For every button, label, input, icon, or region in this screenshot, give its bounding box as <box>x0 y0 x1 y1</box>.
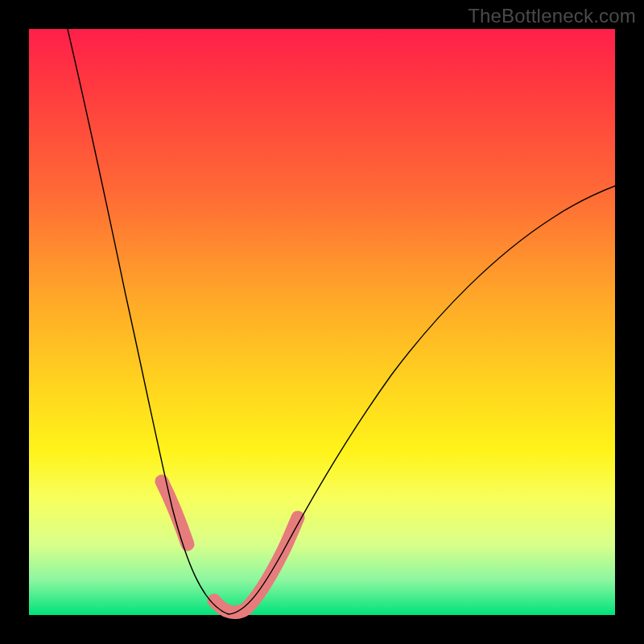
curve-left-branch <box>68 29 229 614</box>
bottleneck-curve <box>29 29 615 615</box>
outer-frame: TheBottleneck.com <box>0 0 644 644</box>
watermark-text: TheBottleneck.com <box>468 5 636 27</box>
highlight-left <box>162 481 188 544</box>
plot-area <box>29 29 615 615</box>
highlight-valley-right <box>214 518 298 613</box>
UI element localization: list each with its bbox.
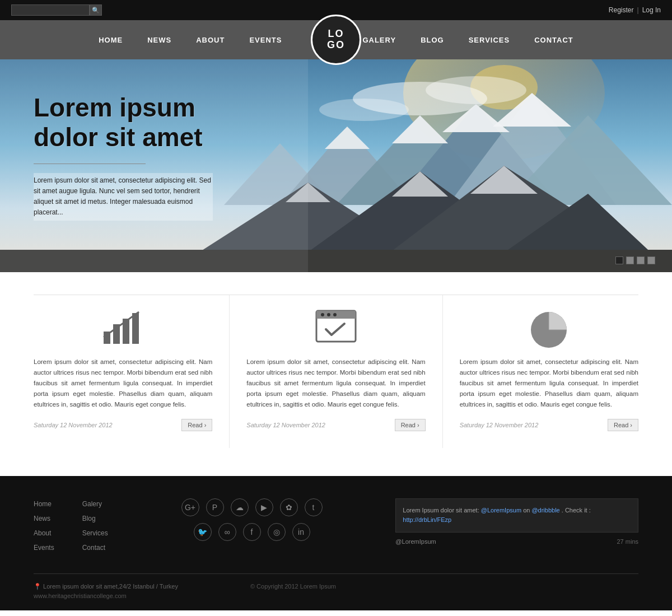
social-twitter[interactable]: 🐦 xyxy=(194,523,212,541)
twitter-user-row: @LoremIpsum 27 mins xyxy=(395,538,638,545)
top-links: Register | Log In xyxy=(609,6,661,14)
nav-link-contact[interactable]: CONTACT xyxy=(522,36,586,44)
footer-link-about[interactable]: About xyxy=(34,529,51,537)
footer-link-home[interactable]: Home xyxy=(34,500,52,508)
card-1-date: Saturday 12 November 2012 xyxy=(34,422,113,428)
slider-dot-3[interactable] xyxy=(637,256,645,264)
content-area: Lorem ipsum dolor sit amet, consectetur … xyxy=(0,272,672,476)
social-pinterest[interactable]: P xyxy=(206,498,224,516)
social-tumblr[interactable]: t xyxy=(305,498,323,516)
hero-description: Lorem ipsum dolor sit amet, consectetur … xyxy=(34,173,213,221)
footer-link-galery[interactable]: Galery xyxy=(82,500,102,508)
card-2-text: Lorem ipsum dolor sit amet, consectetur … xyxy=(246,357,425,410)
nav-item-home[interactable]: HOME xyxy=(86,36,135,44)
card-1: Lorem ipsum dolor sit amet, consectetur … xyxy=(34,295,230,448)
footer-link-events[interactable]: Events xyxy=(34,544,54,552)
card-3-footer: Saturday 12 November 2012 Read › xyxy=(460,419,638,431)
footer-col-1: Home News About Events xyxy=(34,498,54,557)
nav-item-blog[interactable]: BLOG xyxy=(408,36,456,44)
nav-item-about[interactable]: ABOUT xyxy=(184,36,237,44)
nav-link-about[interactable]: ABOUT xyxy=(184,36,237,44)
browser-check-icon xyxy=(314,308,358,350)
cards-row: Lorem ipsum dolor sit amet, consectetur … xyxy=(34,295,638,448)
card-2-icon xyxy=(246,295,425,346)
social-flickr[interactable]: ✿ xyxy=(280,498,298,516)
social-cloud[interactable]: ☁ xyxy=(231,498,249,516)
twitter-text-after: . Check it : xyxy=(562,507,591,514)
nav-link-blog[interactable]: BLOG xyxy=(408,36,456,44)
slider-dot-2[interactable] xyxy=(626,256,634,264)
footer-copyright: © Copyright 2012 Lorem Ipsum xyxy=(178,583,408,590)
slider-dot-4[interactable] xyxy=(647,256,655,264)
footer-bottom: 📍 Lorem ipsum dolor sit amet,24/2 Istanb… xyxy=(34,573,638,599)
pie-chart-icon xyxy=(526,306,571,351)
twitter-box: Lorem Ipsum dolor sit amet: @LoremIpsum … xyxy=(395,498,638,533)
card-2-read-button[interactable]: Read › xyxy=(395,419,426,431)
address-icon: 📍 Lorem ipsum dolor sit amet,24/2 Istanb… xyxy=(34,583,178,590)
hero-divider xyxy=(34,164,146,164)
footer-top: Home News About Events Galery Blog Servi… xyxy=(34,498,638,557)
twitter-handle1: @LoremIpsum xyxy=(481,507,521,514)
nav-link-events[interactable]: EVENTS xyxy=(237,36,294,44)
nav-item-contact[interactable]: CONTACT xyxy=(522,36,586,44)
nav-item-events[interactable]: EVENTS xyxy=(237,36,294,44)
card-2-footer: Saturday 12 November 2012 Read › xyxy=(246,419,425,431)
card-3-date: Saturday 12 November 2012 xyxy=(460,422,539,428)
card-3-text: Lorem ipsum dolor sit amet, consectetur … xyxy=(460,357,638,410)
logo[interactable]: LOGO xyxy=(311,15,361,65)
hero-content: Lorem ipsum dolor sit amet Lorem ipsum d… xyxy=(0,59,291,221)
social-dribbble[interactable]: ◎ xyxy=(268,523,286,541)
card-2: Lorem ipsum dolor sit amet, consectetur … xyxy=(230,295,442,448)
card-1-icon xyxy=(34,295,212,346)
social-lastfm[interactable]: ∞ xyxy=(218,523,236,541)
social-linkedin[interactable]: in xyxy=(292,523,310,541)
footer-col-2: Galery Blog Services Contact xyxy=(82,498,108,557)
footer-social: G+ P ☁ ▶ ✿ t 🐦 ∞ f ◎ in xyxy=(130,498,374,557)
social-googleplus[interactable]: G+ xyxy=(181,498,199,516)
svg-rect-28 xyxy=(132,313,139,344)
search-button[interactable]: 🔍 xyxy=(90,4,102,16)
footer-link-blog[interactable]: Blog xyxy=(82,515,96,522)
footer-twitter: Lorem Ipsum dolor sit amet: @LoremIpsum … xyxy=(395,498,638,557)
svg-point-4 xyxy=(426,76,526,104)
register-link[interactable]: Register xyxy=(609,6,634,14)
search-input[interactable] xyxy=(11,4,90,16)
separator: | xyxy=(637,6,639,14)
footer-link-contact[interactable]: Contact xyxy=(82,544,105,552)
footer-link-news[interactable]: News xyxy=(34,515,50,522)
twitter-time: 27 mins xyxy=(617,538,638,545)
logo-text: LOGO xyxy=(327,29,345,51)
address-text: Lorem ipsum dolor sit amet,24/2 Istanbul… xyxy=(43,583,178,590)
twitter-text-before: Lorem Ipsum dolor sit amet: xyxy=(403,507,480,514)
footer: Home News About Events Galery Blog Servi… xyxy=(0,476,672,610)
card-3: Lorem ipsum dolor sit amet, consectetur … xyxy=(443,295,638,448)
nav-item-services[interactable]: SERVICES xyxy=(456,36,522,44)
slider-dot-1[interactable] xyxy=(615,256,623,264)
nav-link-news[interactable]: NEWS xyxy=(135,36,184,44)
svg-point-33 xyxy=(321,313,324,316)
card-1-footer: Saturday 12 November 2012 Read › xyxy=(34,419,212,431)
svg-point-34 xyxy=(327,313,330,316)
card-2-date: Saturday 12 November 2012 xyxy=(246,422,325,428)
hero-title: Lorem ipsum dolor sit amet xyxy=(34,93,258,152)
twitter-text-mid: on xyxy=(523,507,531,514)
twitter-handle2: @dribbble xyxy=(531,507,559,514)
social-row-2: 🐦 ∞ f ◎ in xyxy=(194,523,310,541)
search-form[interactable]: 🔍 xyxy=(11,4,102,16)
twitter-link[interactable]: http://drbLin/FEzp xyxy=(403,516,451,523)
card-3-icon xyxy=(460,295,638,346)
footer-address: 📍 Lorem ipsum dolor sit amet,24/2 Istanb… xyxy=(34,583,178,599)
footer-link-services[interactable]: Services xyxy=(82,529,108,537)
card-3-read-button[interactable]: Read › xyxy=(608,419,638,431)
social-facebook[interactable]: f xyxy=(243,523,261,541)
card-1-read-button[interactable]: Read › xyxy=(181,419,212,431)
nav-link-home[interactable]: HOME xyxy=(86,36,135,44)
slider-dots[interactable] xyxy=(615,256,655,264)
svg-point-35 xyxy=(333,313,337,316)
nav-link-services[interactable]: SERVICES xyxy=(456,36,522,44)
nav-item-news[interactable]: NEWS xyxy=(135,36,184,44)
svg-point-5 xyxy=(319,99,409,121)
login-link[interactable]: Log In xyxy=(642,6,661,14)
social-youtube[interactable]: ▶ xyxy=(255,498,273,516)
twitter-username: @LoremIpsum xyxy=(395,538,436,545)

|---|

** INSTRUCTIONS TO FOLLOW **
Give back every entry in full, exactly as written, with no picture included.

** SOLUTION TO THE PROBLEM **
For every button, label, input, icon, or region in this screenshot, give its bounding box as <box>x0 y0 x1 y1</box>.
curve-left-branch <box>68 29 229 614</box>
bottleneck-curve <box>29 29 615 615</box>
outer-frame: TheBottleneck.com <box>0 0 644 644</box>
watermark-text: TheBottleneck.com <box>468 5 636 27</box>
highlight-left <box>162 481 188 544</box>
plot-area <box>29 29 615 615</box>
highlight-valley-right <box>214 518 298 613</box>
UI element localization: list each with its bbox.
social-twitter[interactable]: 🐦 xyxy=(194,523,212,541)
twitter-user-row: @LoremIpsum 27 mins xyxy=(395,538,638,545)
top-links: Register | Log In xyxy=(609,6,661,14)
nav-link-contact[interactable]: CONTACT xyxy=(522,36,586,44)
footer-link-about[interactable]: About xyxy=(34,529,51,537)
footer-link-home[interactable]: Home xyxy=(34,500,52,508)
card-1-date: Saturday 12 November 2012 xyxy=(34,422,113,428)
slider-dot-3[interactable] xyxy=(637,256,645,264)
content-area: Lorem ipsum dolor sit amet, consectetur … xyxy=(0,272,672,476)
social-pinterest[interactable]: P xyxy=(206,498,224,516)
social-tumblr[interactable]: t xyxy=(305,498,323,516)
hero-description: Lorem ipsum dolor sit amet, consectetur … xyxy=(34,173,213,221)
footer-link-galery[interactable]: Galery xyxy=(82,500,102,508)
card-2-text: Lorem ipsum dolor sit amet, consectetur … xyxy=(246,357,425,410)
nav-item-home[interactable]: HOME xyxy=(86,36,135,44)
card-1: Lorem ipsum dolor sit amet, consectetur … xyxy=(34,295,230,448)
footer-link-events[interactable]: Events xyxy=(34,544,54,552)
card-3-footer: Saturday 12 November 2012 Read › xyxy=(460,419,638,431)
footer-col-1: Home News About Events xyxy=(34,498,54,557)
nav-item-blog[interactable]: BLOG xyxy=(408,36,456,44)
nav-item-about[interactable]: ABOUT xyxy=(184,36,237,44)
nav-link-about[interactable]: ABOUT xyxy=(184,36,237,44)
browser-check-icon xyxy=(314,308,358,350)
cards-row: Lorem ipsum dolor sit amet, consectetur … xyxy=(34,295,638,448)
card-2-icon xyxy=(246,295,425,346)
social-flickr[interactable]: ✿ xyxy=(280,498,298,516)
social-cloud[interactable]: ☁ xyxy=(231,498,249,516)
twitter-text-after: . Check it : xyxy=(562,507,591,514)
nav-link-blog[interactable]: BLOG xyxy=(408,36,456,44)
slider-dot-2[interactable] xyxy=(626,256,634,264)
footer-copyright: © Copyright 2012 Lorem Ipsum xyxy=(178,583,408,590)
slider-dot-4[interactable] xyxy=(647,256,655,264)
footer-bottom: 📍 Lorem ipsum dolor sit amet,24/2 Istanb… xyxy=(34,573,638,599)
pie-chart-icon xyxy=(526,306,571,351)
twitter-box: Lorem Ipsum dolor sit amet: @LoremIpsum … xyxy=(395,498,638,533)
card-2-read-button[interactable]: Read › xyxy=(395,419,426,431)
address-icon: 📍 Lorem ipsum dolor sit amet,24/2 Istanb… xyxy=(34,583,178,590)
hero-divider xyxy=(34,164,146,164)
footer-top: Home News About Events Galery Blog Servi… xyxy=(34,498,638,557)
twitter-handle1: @LoremIpsum xyxy=(481,507,521,514)
nav-link-events[interactable]: EVENTS xyxy=(237,36,294,44)
nav-item-contact[interactable]: CONTACT xyxy=(522,36,586,44)
nav-item-events[interactable]: EVENTS xyxy=(237,36,294,44)
card-2-footer: Saturday 12 November 2012 Read › xyxy=(246,419,425,431)
card-3-date: Saturday 12 November 2012 xyxy=(460,422,539,428)
card-3-text: Lorem ipsum dolor sit amet, consectetur … xyxy=(460,357,638,410)
logo[interactable]: LOGO xyxy=(311,15,361,65)
hero-content: Lorem ipsum dolor sit amet Lorem ipsum d… xyxy=(0,59,291,221)
social-dribbble[interactable]: ◎ xyxy=(268,523,286,541)
card-2: Lorem ipsum dolor sit amet, consectetur … xyxy=(230,295,442,448)
card-1-icon xyxy=(34,295,212,346)
social-lastfm[interactable]: ∞ xyxy=(218,523,236,541)
social-linkedin[interactable]: in xyxy=(292,523,310,541)
footer-col-2: Galery Blog Services Contact xyxy=(82,498,108,557)
footer-social: G+ P ☁ ▶ ✿ t 🐦 ∞ f ◎ in xyxy=(130,498,374,557)
social-googleplus[interactable]: G+ xyxy=(181,498,199,516)
svg-rect-28 xyxy=(132,313,139,344)
search-button[interactable]: 🔍 xyxy=(90,4,102,16)
footer-link-blog[interactable]: Blog xyxy=(82,515,96,522)
footer-twitter: Lorem Ipsum dolor sit amet: @LoremIpsum … xyxy=(395,498,638,557)
svg-point-4 xyxy=(426,76,526,104)
register-link[interactable]: Register xyxy=(609,6,634,14)
search-input[interactable] xyxy=(11,4,90,16)
separator: | xyxy=(637,6,639,14)
footer-link-contact[interactable]: Contact xyxy=(82,544,105,552)
footer-link-news[interactable]: News xyxy=(34,515,50,522)
twitter-time: 27 mins xyxy=(617,538,638,545)
logo-text: LOGO xyxy=(327,29,345,51)
address-text: Lorem ipsum dolor sit amet,24/2 Istanbul… xyxy=(43,583,178,590)
twitter-text-before: Lorem Ipsum dolor sit amet: xyxy=(403,507,480,514)
footer: Home News About Events Galery Blog Servi… xyxy=(0,476,672,610)
card-3: Lorem ipsum dolor sit amet, consectetur … xyxy=(443,295,638,448)
nav-item-services[interactable]: SERVICES xyxy=(456,36,522,44)
slider-dot-1[interactable] xyxy=(615,256,623,264)
nav-link-news[interactable]: NEWS xyxy=(135,36,184,44)
svg-point-33 xyxy=(321,313,324,316)
card-1-footer: Saturday 12 November 2012 Read › xyxy=(34,419,212,431)
svg-point-34 xyxy=(327,313,330,316)
card-2-date: Saturday 12 November 2012 xyxy=(246,422,325,428)
hero-title: Lorem ipsum dolor sit amet xyxy=(34,93,258,152)
twitter-text-mid: on xyxy=(523,507,531,514)
twitter-handle2: @dribbble xyxy=(531,507,559,514)
social-row-2: 🐦 ∞ f ◎ in xyxy=(194,523,310,541)
search-form[interactable]: 🔍 xyxy=(11,4,102,16)
twitter-link[interactable]: http://drbLin/FEzp xyxy=(403,516,451,523)
card-3-icon xyxy=(460,295,638,346)
footer-address: 📍 Lorem ipsum dolor sit amet,24/2 Istanb… xyxy=(34,583,178,599)
footer-link-services[interactable]: Services xyxy=(82,529,108,537)
card-3-read-button[interactable]: Read › xyxy=(608,419,638,431)
social-facebook[interactable]: f xyxy=(243,523,261,541)
card-1-read-button[interactable]: Read › xyxy=(181,419,212,431)
nav-link-home[interactable]: HOME xyxy=(86,36,135,44)
slider-dots[interactable] xyxy=(615,256,655,264)
svg-point-35 xyxy=(333,313,337,316)
nav-link-services[interactable]: SERVICES xyxy=(456,36,522,44)
nav-item-news[interactable]: NEWS xyxy=(135,36,184,44)
svg-point-5 xyxy=(319,99,409,121)
login-link[interactable]: Log In xyxy=(642,6,661,14)
social-youtube[interactable]: ▶ xyxy=(255,498,273,516)
twitter-username: @LoremIpsum xyxy=(395,538,436,545)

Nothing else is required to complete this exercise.